The best way to write a happy ending (if the main conflict of the book isn’t personal in nature) is to rely on tropes and deeply engrained ideas of “happiness”.

They get to go back home is an easy one if the character had to leave home for their quest.

They ride off into the sunset with their love interest is an easy one if there was a romance sub-plot (this usually comes with heavily implied, if not outright said, “they will get married and have children”).

But then there are disabled characters.

These happy endings often require a suspension of disbelief.

We have to believe that this character will now go on to live a relatively conflict-free life.

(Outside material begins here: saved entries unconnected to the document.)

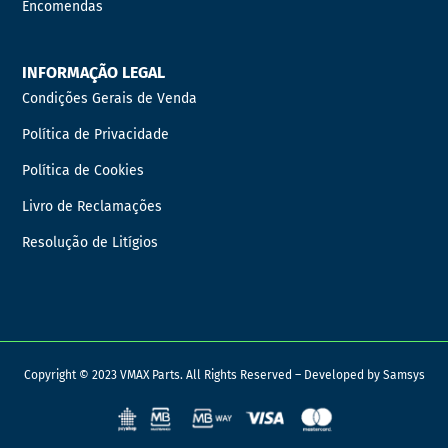
Encomendas
INFORMAÇÃO LEGAL
Condições Gerais de Venda
Política de Privacidade
Política de Cookies
Livro de Reclamações
Resolução de Litígios
Copyright © 2023 VMAX Parts. All Rights Reserved – Developed by
Samsys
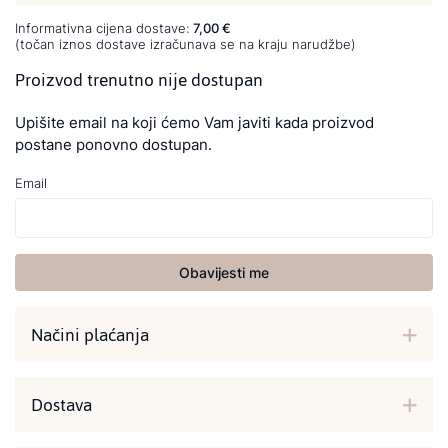
Informativna cijena dostave:
7,00 €
(točan iznos dostave izračunava se na kraju narudžbe)
Proizvod trenutno nije dostupan
Upišite email na koji ćemo Vam javiti kada proizvod
postane ponovno dostupan.
Email
Obavijesti me
Načini plaćanja
Dostava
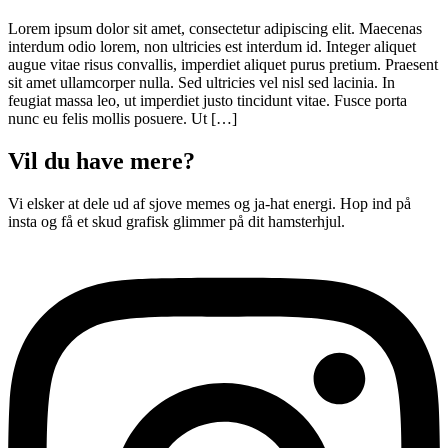
Lorem ipsum dolor sit amet, consectetur adipiscing elit. Maecenas
interdum odio lorem, non ultricies est interdum id. Integer aliquet
augue vitae risus convallis, imperdiet aliquet purus pretium. Praesent
sit amet ullamcorper nulla. Sed ultricies vel nisl sed lacinia. In
feugiat massa leo, ut imperdiet justo tincidunt vitae. Fusce porta
nunc eu felis mollis posuere. Ut […]
Vil du have mere?
Vi elsker at dele ud af sjove memes og ja-hat energi. Hop ind på
insta og få et skud grafisk glimmer på dit hamsterhjul.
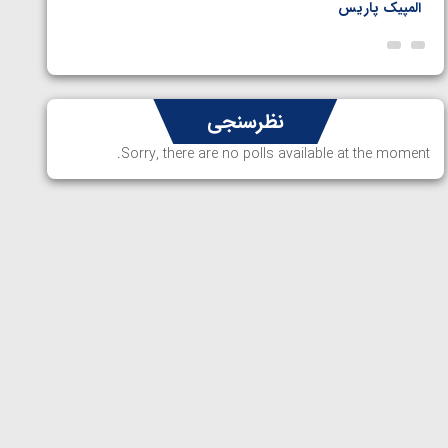
المپیک پاریس
پاریس
نظرسنجی
Sorry, there are no polls available at the moment.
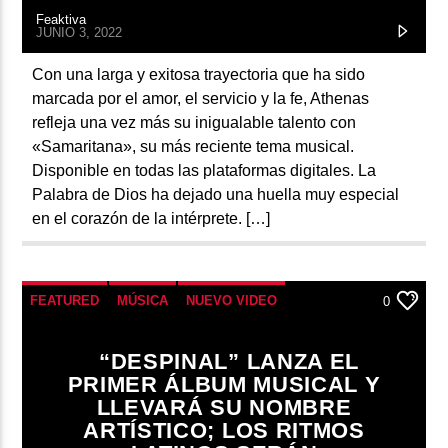
Feaktiva
JUNIO 3, 2022
Con una larga y exitosa trayectoria que ha sido
marcada por el amor, el servicio y la fe, Athenas
refleja una vez más su inigualable talento con
«Samaritana», su más reciente tema musical.
Disponible en todas las plataformas digitales. La
Palabra de Dios ha dejado una huella muy especial
en el corazón de la intérprete. […]
FEATURED
MÚSICA
NUEVO VIDEO
0
“DESPINAL” LANZA EL
PRIMER ÁLBUM MUSICAL Y
LLEVARÁ SU NOMBRE
ARTÍSTICO; LOS RITMOS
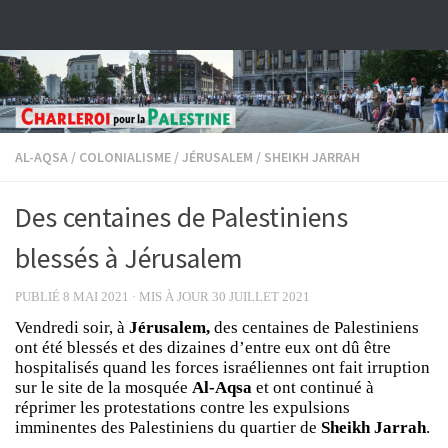
Skip to content
AL-AQSA
/
COLONIALISME
/
JÉRUSALEM
/
SHEIKH JARRAH
Des centaines de Palestiniens
blessés à Jérusalem
PUBLIÉ
8 MAI 2021
· MIS À JOUR
30 JUILLET 2021
Vendredi soir, à
Jérusalem,
des centaines de Palestiniens
ont été blessés et des dizaines d’entre eux ont dû être
hospitalisés quand les forces israéliennes ont fait irruption
sur le site de la mosquée
Al-Aqsa
et ont continué à
réprimer les protestations contre les expulsions
imminentes des Palestiniens du quartier de
Sheikh Jarrah
.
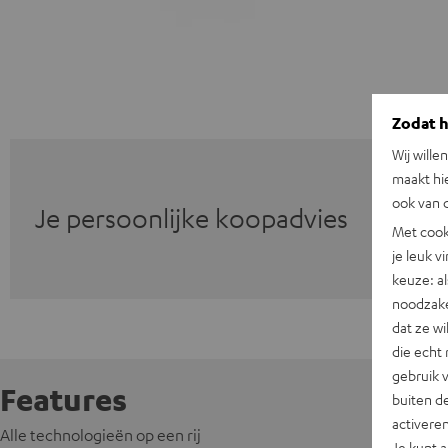
Zodat he
Wij wille
maakt hi
ook van d
Je persoonlijke koopadvies
Met cook
je leuk v
keuze: al
noodzake
dat ze w
die echt 
gebruik 
Features
buiten de
activere
Alle technologieën op een rij
Je kunt 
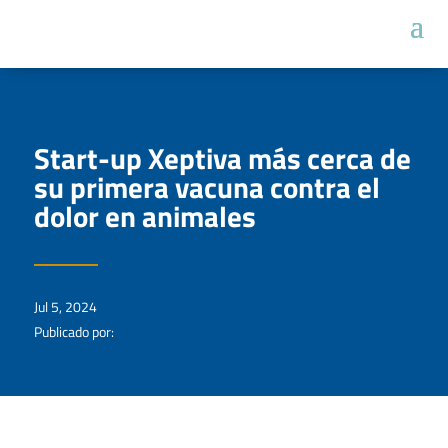
Start-up Xeptiva más cerca de
su primera vacuna contra el
dolor en animales
Jul 5, 2024
Publicado por:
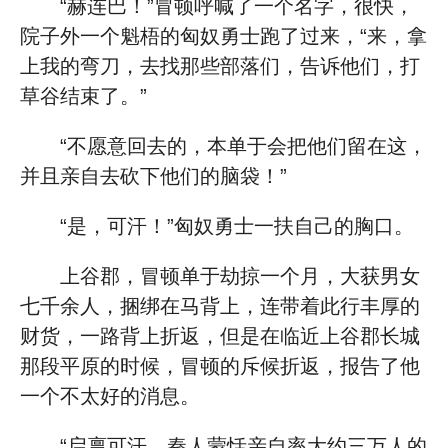
“赫连巴！”冒顿呼喊了一个名字，很快，
院子外一个魁梧的匈奴勇士跑了过来，“来，拿
上我的弯刀，去找那些部落们，告诉他们，打
草谷结束了。”
“不愿意回去的，本单于会把他们留在这，
并且亲自去砍下他们的脑袋！”
“是，可汗！”匈奴勇士一扶自己的胸口。
上谷郡，冒顿单于劫掠一个月，大获男女
七千余人，捆绑在马背上，连带着此行丰厚的
财货，一路背上折返，但是在临近上谷郡长城
那段平原的时候，冒顿的斥候折返，报告了他
一个不太好的消息。
“启禀可汗，秦人蒙恬亲自率大约三万人的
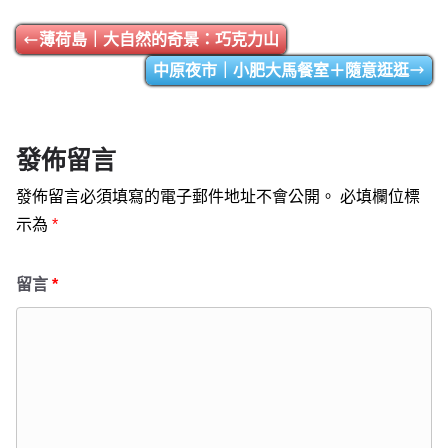
薄荷島｜大自然的奇景：巧克力山
中原夜市｜小肥大馬餐室＋隨意逛逛
發佈留言
發佈留言必須填寫的電子郵件地址不會公開。
必填欄位標
示為
*
留言
*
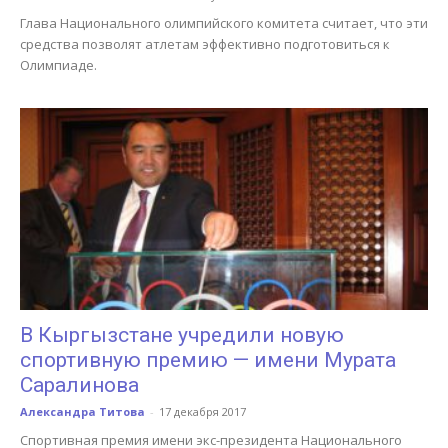
Глава Национального олимпийского комитета считает, что эти
средства позволят атлетам эффективно подготовиться к
Олимпиаде.
В Кыргызстане учредили новую
спортивную премию — имени Мурата
Саралинова
Александра Титова
-
17 декабря 2017
Спортивная премия имени экс-президента Национального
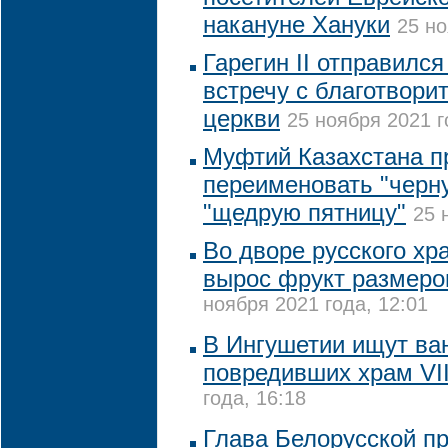
накануне Хануки
25 но
Гарегин II отправился
встречу с благотвор
церкви
25 ноября 2021 г
Муфтий Казахстана п
переименовать "черн
"щедрую пятницу"
25 
Во дворе русского хр
вырос фрукт размеро
ноября 2021 года, 12:01
В Ингушетии ищут ва
повредивших храм VII
года, 16:18
Глава Белорусской п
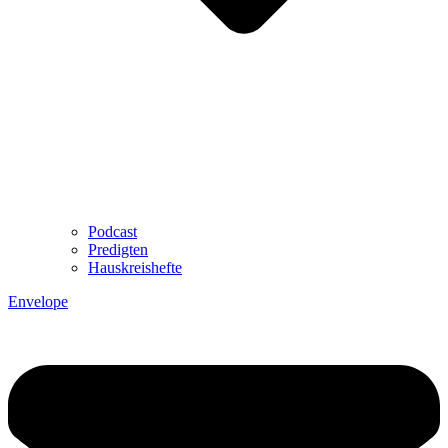
Podcast
Predigten
Hauskreishefte
Envelope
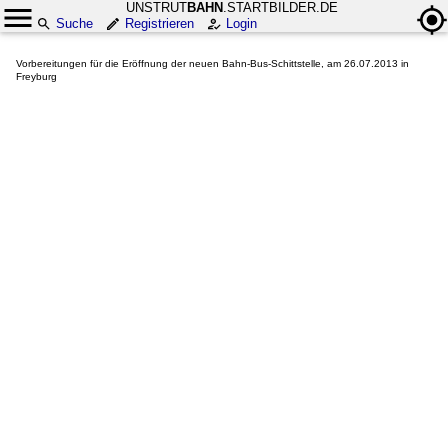
UNSTRUT
BAHN
.STARTBILDER.DE
Suche
Registrieren
Login
Vorbereitungen für die Eröffnung der neuen Bahn-Bus-Schittstelle, am 26.07.2013 in
Freyburg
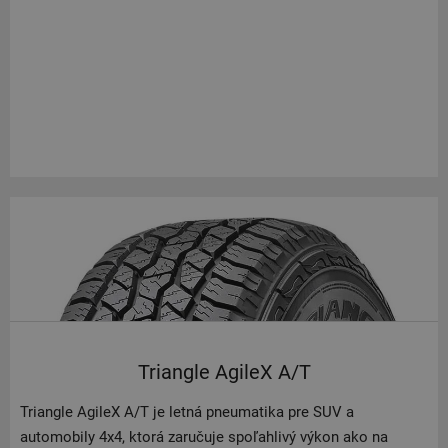
Triangle AgileX A/T
Triangle AgileX A/T je letná pneumatika pre SUV a
automobily 4x4, ktorá zaručuje spoľahlivý výkon ako na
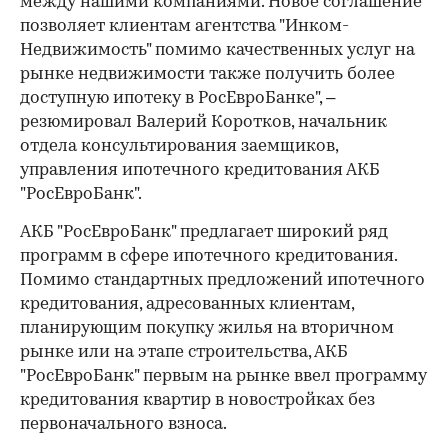
между нашими компаниями. Новое соглашение
позволяет клиентам агентства "Инком-
Недвижимость" помимо качественных услуг на
рынке недвижимости также получить более
доступную ипотеку в РосЕвроБанке", –
резюмировал Валерий Коротков, начальник
отдела консультирования заемщиков,
управления ипотечного кредитования АКБ
"РосЕвроБанк".
АКБ "РосЕвроБанк" предлагает широкий ряд
программ в сфере ипотечного кредитования.
Помимо стандартных предложений ипотечного
кредитования, адресованных клиентам,
планирующим покупку жилья на вторичном
рынке или на этапе строительства, АКБ
"РосЕвроБанк" первым на рынке ввел программу
кредитования квартир в новостройках без
первоначального взноса.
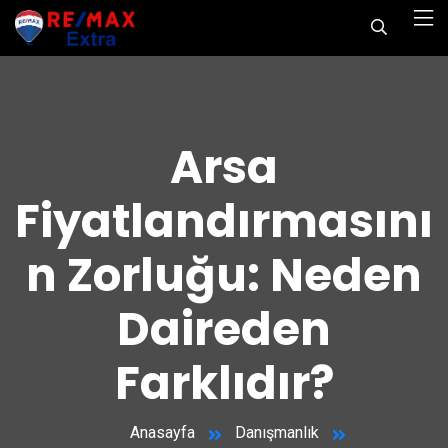
Arsa
Fiyatlandırmasını
n Zorluğu: Neden
Daireden
Farklıdır?
Anasayfa
Danışmanlık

But we don’t believe that’s possible for disabled people.

Most people have no idea what life is like for disabled people, and so think that our whole existence looks like one of those gray-scale adverts for charities with the sad voice-over, trying to get your pity money.

Which makes the suspension of disbelief required for a happy ending even harder. Because what would that ending even look like? And how would you convince the audience of it in such a short amount of time.

So, the writer has no idea how to write a happy and fulfilling existence for the character in the short space after the final conflict, which means that they get the right in the feels ending.

(Or, worse, the cure ending, which is its own post.)

Yay, resolution!

Right?

Wrong.

These endings are fine on their own, but once they become a pattern, it’s alarming.

People need to believe that they can have a happy ending, in the most Disney of senses.

Once you’ve seen it a dozen times, it does get boring, but able-bodied neurotypical writers need to understand that happy endings are a privilege that not all of us get.

You have to have something in the first place to get bored of it.

Grim/dark endings for us aren’t revolutionary. They’re all we get. And that’s pretty sad…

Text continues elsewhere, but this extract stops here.